Sunday 7 April 2013

Meaning at work and why we lost it

It was Hilary Clinton who first coined the phrase 'the politics of meaning'.  I wrote about that in the collection of essays called Reinventing the State, which had rather a good picture of Chris Huhne on the front, and argued that Liberals should avoid positioning themselves as a wholly secular philosophy.

I must admit that the essay had nothing whatever to do with reinventing the state, so the editors were very generous in overlooking this and publishing it anyway.

What I wanted to say was that, although many people who are attracted to Liberal politics are not religious, many are also searching for some kind of spiritual understanding.  In the USA, it is widely argued that the Democrats made a mistake by aligning themselves wholly with secular modernity, and driving those who are sceptical about it into the arms of the so-called ‘theo-cons’.

The figures for those who still struggle with spirituality in the UK (about three quarters), rather than just those who go regularly to church, suggest that these ‘theo-cons’ are exploiting a real human need which progressives dismiss at their peril. It is a need that many, both rich and poor, face at some point in their lives, and described in the United States by Rabbi Michael Lerner as a ‘crisis of meaning’.

They want their lives to be about more than just money and material security. They search for a language in which to express this politically, finding it often in green campaigns or similar. Yet the more they search for that language in politics, the more the progressive forces concentrate on material security and suppress anything remotely spiritual, for fear that it is some kind of conservatism in disguise. 

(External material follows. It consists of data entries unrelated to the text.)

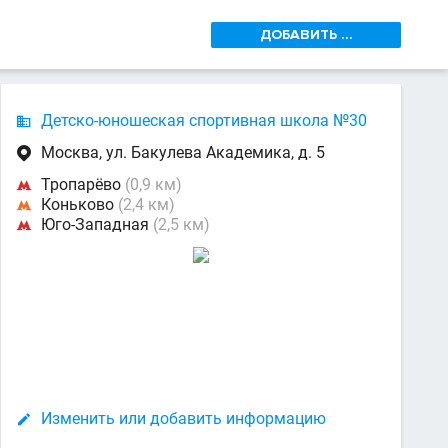
ДОБАВИТЬ ...
Детско-юношеская спортивная школа №30

Москва, ул. Бакулева Академика, д. 5

Тропарёво
(0,9 км)

Коньково
(2,4 км)

Юго-Западная
(2,5 км)

Изменить или добавить информацию
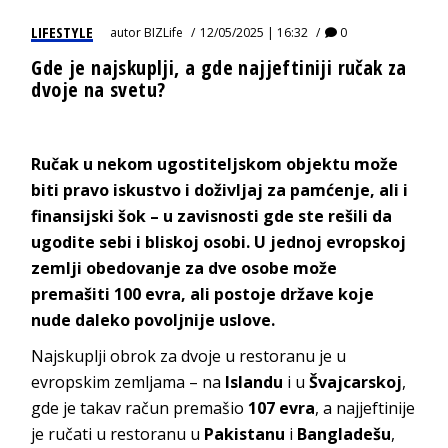
LIFESTYLE
autor
BIZLife
12/05/2025 | 16:32
0
Gde je najskuplji, a gde najjeftiniji ručak za
dvoje na svetu?
Ručak u nekom
ugostiteljskom objektu
može
biti pravo iskustvo i doživljaj za pamćenje, ali i
finansijski šok – u zavisnosti gde ste rešili da
ugodite sebi i bliskoj osobi. U jednoj evropskoj
zemlji obedovanje za dve osobe može
premašiti 100 evra, ali postoje države koje
nude daleko povoljnije uslove.
Najskuplji obrok za dvoje u restoranu je u
evropskim zemljama – na
Islandu
i u
Švajcarskoj
,
gde je takav račun premašio
107 evra
, a najjeftinije
je ručati u restoranu u
Pakistanu
i
Bangladešu
,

It is imperative that liberal and progressive forces develop an understanding of this spiritual crisis, and a progressive politics of Meaning to counter the right-wing politics of Meaning,’ wrote Lerner. That is a North American interpretation, but it is relevant here too.

I thought of all this again during the 2011 riots.  Heavens, I even wrote about the riots and meaning.  And then again when I got a fascinating essay through from the management consultants McKinsey about increasing what they called the 'Meaning Quotient' at work.

The article is by Susie Cranston and Scott Keller and suggests we should think of MQ alongside IQ and EQ as a key factor in success, except of course that MQ is a kind of group measure.  They are absolutely right that MQ requires employees to be given responsibility and a sense of excitement and purpose, but hazy about how it can be achieved.

This is fascinating and ironic too, given that McKinsey has been so corrosive of MQ in so many public services, with their advocacy of iron control, spurious measurement and ever more controlling IT systems.  Their central maxim - 'everything can be measured and what can be measured can be managed' - is such a dangerous fallacy exactly because it corrodes meaning at work.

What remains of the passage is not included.